NOTE: A, M, and N should be determined from special core analysis if possible.




Water and Hydrocarbon Saturation

The fifth step in a log analysis is to find water saturation. Water saturation is the ratio of water volume to pore volume. Water bound to the shale is not included, so shale corrections must be performed if shale is present. We calculate water saturation from the effective porosity and the resistivity log. Hydrocarbon saturation is 1 (one) minus the water saturation.


Reservoir at initial saturation conditions; black is hydrocarbon, white is irreducible water (left); same
 reservoir after depletion with residual oil and higher water saturation (right).


The most common saturation method was developed by Gus Archie in 1941. It is widely used in all parts of the world and is suitable for carbonates, clean sands, and shaly sands where RSH is above 8 ohm-m. Where shale resistivity is low, the Archie method will be pessimistic in shaly sands.


STEP 1: Calculate water saturation:

 1: PHIt = (PHID + PHIN) / 2

 2: Rwa = (PHIt ^ M) * RESD / A

 3: SWa = (RW@FT / Rwa) ^ (1 / N)


The term (1/N) is usually ½ or 0.5, which represents the square root. Hence:

            3A: SWa = Sqrt (RW@FT / Rwa)


·         The Archie method should only be used when Vsh < 0.20 and RSH > 8.0. If Vsh is high or RSH is low, then SWa is too high and a shale corrected method should be used.



 for sandstone              A = 0.62   M = 2.15   N = 2.00

 for carbonates             A = 1.00   M = 2.00   N = 2.00

 for fractured zones      M = 1.2 to 1.7 

NOTE: A, M, and N should be determined from special core analysis if possible.



One of the first successful shale corrected methods is this one, proposed by P. Simandoux in 1963. It reduces to the Archie formula when Vsh = 0.


STEP 1: Calculate intermediate terms:

 1: C = (1 – Vsh) * A * RW@FT / (PHIe ^ M)

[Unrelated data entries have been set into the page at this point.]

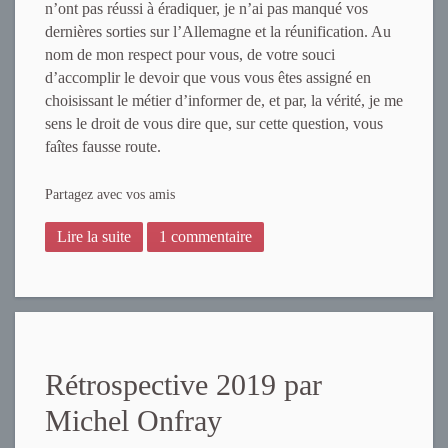
n’ont pas réussi à éradiquer, je n’ai pas manqué vos
dernières sorties sur l’Allemagne et la réunification. Au
nom de mon respect pour vous, de votre souci
d’accomplir le devoir que vous vous êtes assigné en
choisissant le métier d’informer de, et par, la vérité, je me
sens le droit de vous dire que, sur cette question, vous
faîtes fausse route.
Partagez avec vos amis
Lire la suite
1 commentaire
Rétrospective 2019 par
Michel Onfray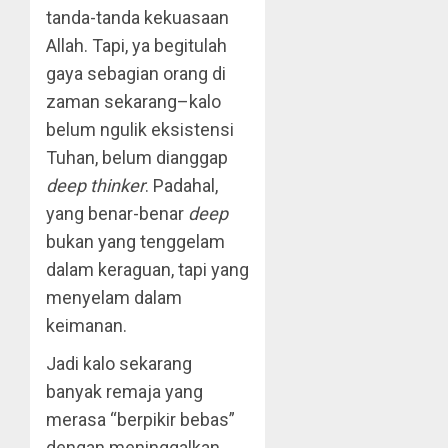
tanda-tanda kekuasaan
Allah. Tapi, ya begitulah
gaya sebagian orang di
zaman sekarang–kalo
belum ngulik eksistensi
Tuhan, belum dianggap
deep thinker
. Padahal,
yang benar-benar
deep
bukan yang tenggelam
dalam keraguan, tapi yang
menyelam dalam
keimanan.
Jadi kalo sekarang
banyak remaja yang
merasa “berpikir bebas”
dengan meninggalkan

 2: D = C * Vsh / (2 * RSH)

 3: E = C / RESD


STEP 2: Calculate quadratic solution for water saturation:

 4: SWs = ((D ^ 2 + E) ^ 0.5 – D) ^ (2 / N)


The water saturation from the Simandoux method (SWs) is called the effective water saturation, Sw. To calculate Sxo, replace RESD with RESS and RW@FT with RMF@FT.





·         Use Simandoux method when Vsh > 0.20 and RSH < 8.0. The dual water method may also be used and the choice is usually a personal preference.


·         The (2 / N) exponent in Equation 4 is an approximation and works when N is near 2. More sophisticated iterative techniques are available when N is far from 2.


·         Calibrate water saturation to core by preparing a porosity vs SW# graph from capillary pressure data. Adjust RW, A, M, N, RSH, Vsh, PHIe  until a satisfactory match is achieved.


Another common method, based on the cation exchange capacity equation proposed by Waxman and Smits, is the Schlumberger dual water model.


STEP 1: Calculate the apparent water resistivity in shale:


1: RWSH = (BVWSH ^ M) * RSH / A


RWSH is a constant for each zone. Note that this is the Archie equation applied to the shale zone.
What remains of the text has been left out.